Francisco Lorenzo

Francisco Lorenzo

jueves, 9 de octubre de 2008

Hoy se cumplen 41 años del asesinato por la CIA del CHE


Es 9 de octubre de 1967, prisionero desde el día antes en la pequeña y desconocida escuela de La Higuera, impartió su mejor clase de Historia. Los terroristas confesos que lo asesinaron por órdenes expresas de Washington jamás imaginaron que un hombre de solo 39 años de edad pudiera multiplicarse tantas veces, para nacer a cada instante en todos los confines del planeta.

En presente y futuro, porque del Che jamás se podrá hablar en pasado, pues sigue convocando a los oídos receptivos a esta marcha unida en la cual no cabe más alternativa que su frase que retumba con la fuerza de un eco universal y unánime: ¡Hasta la victoria siempre...!

Como escribió Mario Benedetti en su poesía. de la que ahora me baso para armar estas palabras, “eres nuestra conciencia acribillada”, y si que lo eres. Las balas no fueron para ti solamente, fueron para todos los que peleaban por un mundo mejor, las balas no acallaron una voz enferma, sino que acallaron las voces de tantos hombres y mujeres que sufren a diario, las voces inocentes de tanto niño explotado, de tanta barbaridad y temeridad en el mundo. “Estás muerto, estás vivo, estás cayendo, estás nube, estás lluvia, estás estrella”, porque estas siempre mi comandante.
Relato de los hechos :

En la medianoche del 8 de octubre, hubo que poner orden entre un grupo de rangers que borrachos y enardecidos amenazaron con asesinarlo. Para mantenerlo con vida se responsabilizó de su custodia a cuatro oficiales. Cuando le tocó el turno a Mario Eduardo Huerta Lorenzetti, el Che sostuvo con él un amplio diálogo que causó una fuerte impresión al joven militar de 22 años, quien le buscó una manta para protegerlo del frío y hasta le puso en la boca un cigarro, porque el jefe guerrillero tenía las manos atadas a la espalda. En un momento dado el Che le pidió que lo desamarrara y que lo ayudara a evadirse. Huerta tuvo miedo y no actuó. Contó después que el Che lo miró fijamente sin pronunciar palabra y no pudo sostenerle la mirada.

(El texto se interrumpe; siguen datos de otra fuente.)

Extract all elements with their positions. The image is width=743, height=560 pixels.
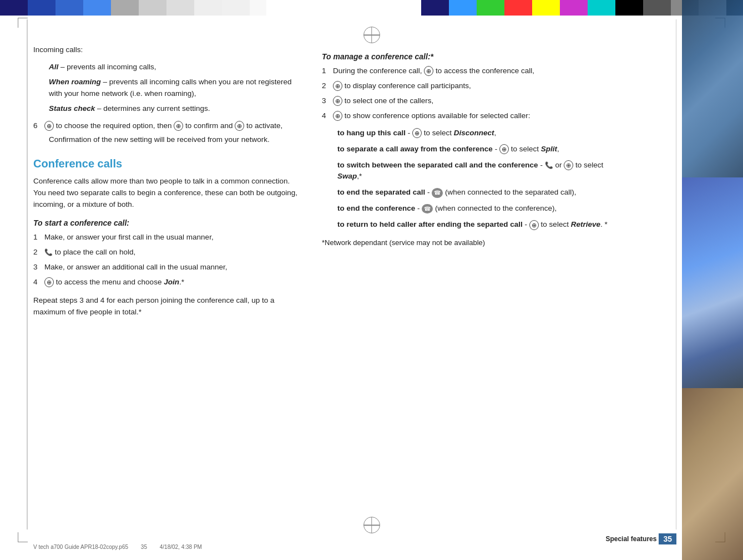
swap-label: Swap — [337, 172, 357, 180]
confirmation-text: Confirmation of the new setting will be … — [49, 134, 300, 146]
bar-seg-r6 — [560, 0, 588, 16]
nav-icon-m4: ⊕ — [333, 111, 342, 121]
nav-icon-6c: ⊕ — [235, 121, 244, 131]
bar-seg-6 — [139, 0, 166, 16]
list-item-6: 6 ⊕ to choose the required option, then … — [33, 120, 300, 132]
manage-step-num-2: 2 — [322, 80, 333, 92]
phone-icon-step2: 📞 — [44, 247, 53, 258]
bar-seg-4 — [83, 0, 111, 16]
option-end-conference: to end the conference - ☎ (when connecte… — [337, 203, 610, 215]
start-conference-heading: To start a conference call: — [33, 218, 300, 227]
right-img-top — [682, 0, 743, 177]
conference-calls-heading: Conference calls — [33, 157, 300, 170]
status-check-label: Status check – determines any current se… — [49, 104, 210, 113]
status-check-option: Status check – determines any current se… — [49, 103, 300, 115]
step-num-3: 3 — [33, 262, 44, 273]
all-label: All – prevents all incoming calls, — [49, 63, 156, 71]
list-content-6: ⊕ to choose the required option, then ⊕ … — [44, 120, 300, 132]
step-num-4: 4 — [33, 277, 44, 288]
item6-text2: to confirm and — [185, 121, 235, 130]
right-column: To manage a conference call:* 1 During t… — [322, 44, 677, 323]
conference-calls-body: Conference calls allow more than two peo… — [33, 176, 300, 211]
manage-step-3: 3 ⊕ to select one of the callers, — [322, 95, 610, 107]
top-color-bar — [0, 0, 743, 16]
phone-icon-swap: 📞 — [545, 160, 553, 171]
option-end-conference-label: to end the conference — [337, 204, 415, 212]
nav-icon-hangup: ⊕ — [412, 128, 422, 138]
bar-seg-r7 — [588, 0, 615, 16]
crosshair-bottom — [363, 517, 380, 533]
option-hang-up-detail: - — [408, 129, 412, 137]
swap-suffix: ,* — [357, 172, 362, 180]
nav-icon-swap: ⊕ — [564, 160, 573, 170]
nav-icon-separate: ⊕ — [499, 144, 509, 154]
bar-seg-r5 — [532, 0, 560, 16]
bar-seg-8 — [194, 0, 222, 16]
bar-seg-r8 — [615, 0, 643, 16]
right-img-mid — [682, 177, 743, 388]
manage-step-content-4: ⊕ to show conference options available f… — [333, 110, 610, 122]
footer-left-text: V tech a700 Guide APR18-02copy.p65 35 4/… — [33, 544, 202, 550]
item6-text3: to activate, — [246, 121, 282, 130]
when-roaming-label: When roaming – prevents all incoming cal… — [49, 78, 291, 98]
split-label: Split — [541, 145, 557, 153]
nav-icon-6b: ⊕ — [174, 121, 183, 131]
option-separate: to separate a call away from the confere… — [337, 144, 610, 155]
right-image-area — [682, 0, 743, 560]
end-call-icon-2: ☎ — [422, 204, 433, 214]
main-content: Incoming calls: All – prevents all incom… — [33, 44, 677, 323]
manage-step-content-2: ⊕ to display conference call participant… — [333, 80, 610, 92]
end-call-icon-1: ☎ — [432, 188, 443, 198]
special-features-label: Special features — [605, 535, 656, 543]
step-num-1: 1 — [33, 232, 44, 243]
nav-icon-m1: ⊕ — [424, 66, 433, 76]
step-content-3: Make, or answer an additional call in th… — [44, 262, 300, 273]
bar-seg-r2 — [449, 0, 477, 16]
start-step-1: 1 Make, or answer your first call in the… — [33, 232, 300, 243]
bar-seg-9 — [222, 0, 250, 16]
repeat-text: Repeat steps 3 and 4 for each person joi… — [33, 295, 300, 318]
split-suffix: , — [557, 145, 559, 153]
when-roaming-option: When roaming – prevents all incoming cal… — [49, 77, 300, 100]
nav-icon-m3: ⊕ — [333, 96, 342, 106]
option-hang-up-label: to hang up this call — [337, 129, 406, 137]
manage-step-4: 4 ⊕ to show conference options available… — [322, 110, 610, 122]
retrieve-suffix: . * — [600, 220, 608, 228]
top-bar-left — [0, 0, 322, 16]
option-return-held: to return to held caller after ending th… — [337, 219, 610, 231]
step-num-2: 2 — [33, 247, 44, 258]
nav-icon-retrieve: ⊕ — [529, 220, 539, 230]
manage-step-1: 1 During the conference call, ⊕ to acces… — [322, 65, 610, 77]
corner-mark-bl — [18, 532, 28, 542]
nav-icon-step4: ⊕ — [44, 277, 54, 287]
bar-seg-10 — [250, 0, 266, 16]
option-separate-label: to separate a call away from the confere… — [337, 145, 493, 153]
manage-step-2: 2 ⊕ to display conference call participa… — [322, 80, 610, 92]
all-option: All – prevents all incoming calls, — [49, 62, 300, 73]
left-column: Incoming calls: All – prevents all incom… — [33, 44, 300, 323]
right-img-bot — [682, 388, 743, 560]
bar-seg-1 — [0, 0, 28, 16]
left-border-line — [27, 19, 28, 530]
bar-seg-2 — [28, 0, 55, 16]
option-switch-label: to switch between the separated call and… — [337, 161, 538, 169]
manage-step-content-1: During the conference call, ⊕ to access … — [333, 65, 610, 77]
start-step-2: 2 📞 to place the call on hold, — [33, 247, 300, 258]
crosshair-top — [363, 27, 380, 43]
bar-seg-3 — [55, 0, 83, 16]
disconnect-suffix: , — [494, 129, 497, 137]
manage-step-num-4: 4 — [322, 110, 333, 122]
option-end-separated: to end the separated call - ☎ (when conn… — [337, 187, 610, 198]
option-return-held-label: to return to held caller after ending th… — [337, 220, 523, 228]
item6-text: to choose the required option, then — [56, 121, 174, 130]
disconnect-label: Disconnect — [454, 129, 494, 137]
nav-icon-m2: ⊕ — [333, 81, 342, 91]
bar-seg-7 — [166, 0, 194, 16]
manage-step-num-1: 1 — [322, 65, 333, 77]
manage-step-num-3: 3 — [322, 95, 333, 107]
bar-seg-5 — [111, 0, 139, 16]
bar-seg-r1 — [421, 0, 449, 16]
option-hang-up: to hang up this call - ⊕ to select Disco… — [337, 128, 610, 139]
step-content-1: Make, or answer your first call in the u… — [44, 232, 300, 243]
page-number: 35 — [659, 533, 676, 544]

El testimonio forma parte de una acuciosa reconstrucción de los hechos plasmada por los investigadores Adys Cupull y Froilán González en el libro La CIA contra el Che, donde se demuestra que la orden de matar al Guerrillero Heroico vino de Washington.

El texto recoge también la llamada hecha en las primeras horas del día 9, por el entonces ministro de Relaciones Exteriores de Bolivia en Washington, Walter Guevara Arce, al presidente Barrientos, donde le dijo que le parecía vital que se conservara la vida del Che. “Es necesario que en este sentido no se cometa ningún error, porque si así fuera, vamos a levantar una mala imagen que no la va a destruir nadie en ninguna parte del mundo”. Y recomendaba mantenerlo preso en La Paz “porque las gentes se pierden cuando están en las cárceles, pasa el tiempo y después se olvidan”.

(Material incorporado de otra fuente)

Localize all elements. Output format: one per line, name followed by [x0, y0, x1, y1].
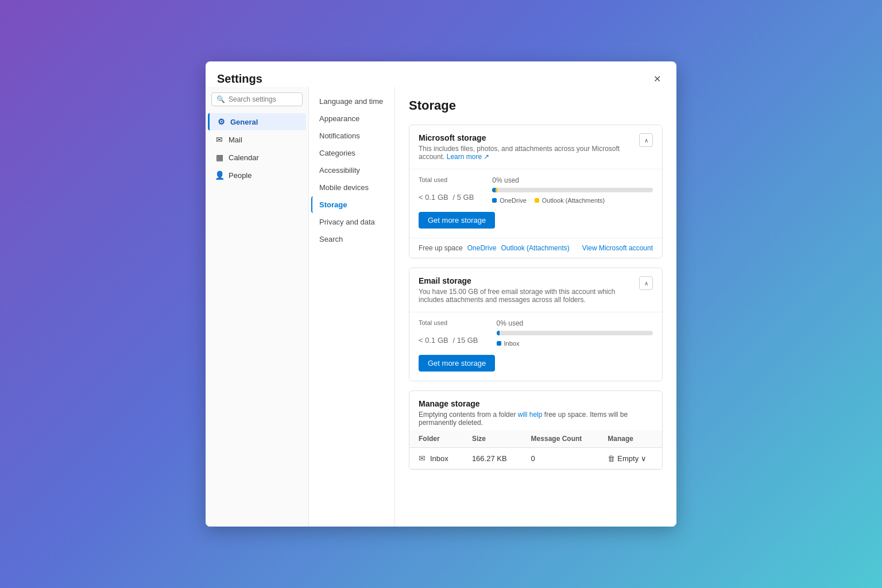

La respuesta no se hizo esperar: “Lamento mucho, doctor, su llamada ha llegado tarde. El Che Guevara ha muerto en combate”.

Tal fue la mentira propagada por el régimen para ocultar su asesinato poco después de la una de la tarde del día 9 de octubre.

La actitud brutal y desvergonzada del ejército y de los agentes de la CIA que tomaron parte en los hechos contrastó con el comportamiento respetuoso del pueblo hacia los guerrilleros.

El propio Che, al ser descubierto cuando trataba de salir de la Quebrada ayudado por Simeón Cuba (Willy), recibió un culatazo en el pecho y no fue baleado entonces porque el joven líder minero se interpuso y gritó con voz autoritaria: ¡Carajo, este es el Comandante Guevara y lo van a respetar! En la escuelita de La Higuera el Che sufrió maltratos y el dolor de ver tirados en el suelo los cuerpos sin vida de los caídos en combate: el boliviano Aniceto Reinaga, y los cubanos Orlando Pantoja (Antonio) y René Martínez Tamayo (Arturo), además de la impotencia al prohibírsele atender al cubano Alberto Fernández Montes de Oca (Pachungo), quien agonizó hasta morir. Allí fueron asesinados Willy y el luchador peruano Juan Pablo Chang Navarro.

Días después, en un punto cercano a los ríos Grande y Mizque, en la zona conocida como Cajones, 145 soldados se ensañaron con los guerrilleros que habían escapado de la Quebrada del Yuro, de los cuales tres estaban muy enfermos. El cubano Octavio de la Concepción y de la Pedraja (Moro); los bolivianos Jaime Arana Campero (Chapaco) y Francisco Huanca Flores (Pablito), y el peruano Lucio Edilberto Galván Hidalgo (Eustaquio), a pesar de su deplorable estado físico, combatieron hasta que se les acabaron las balas. El Moro murió y los demás, heridos, fueron ametrallados.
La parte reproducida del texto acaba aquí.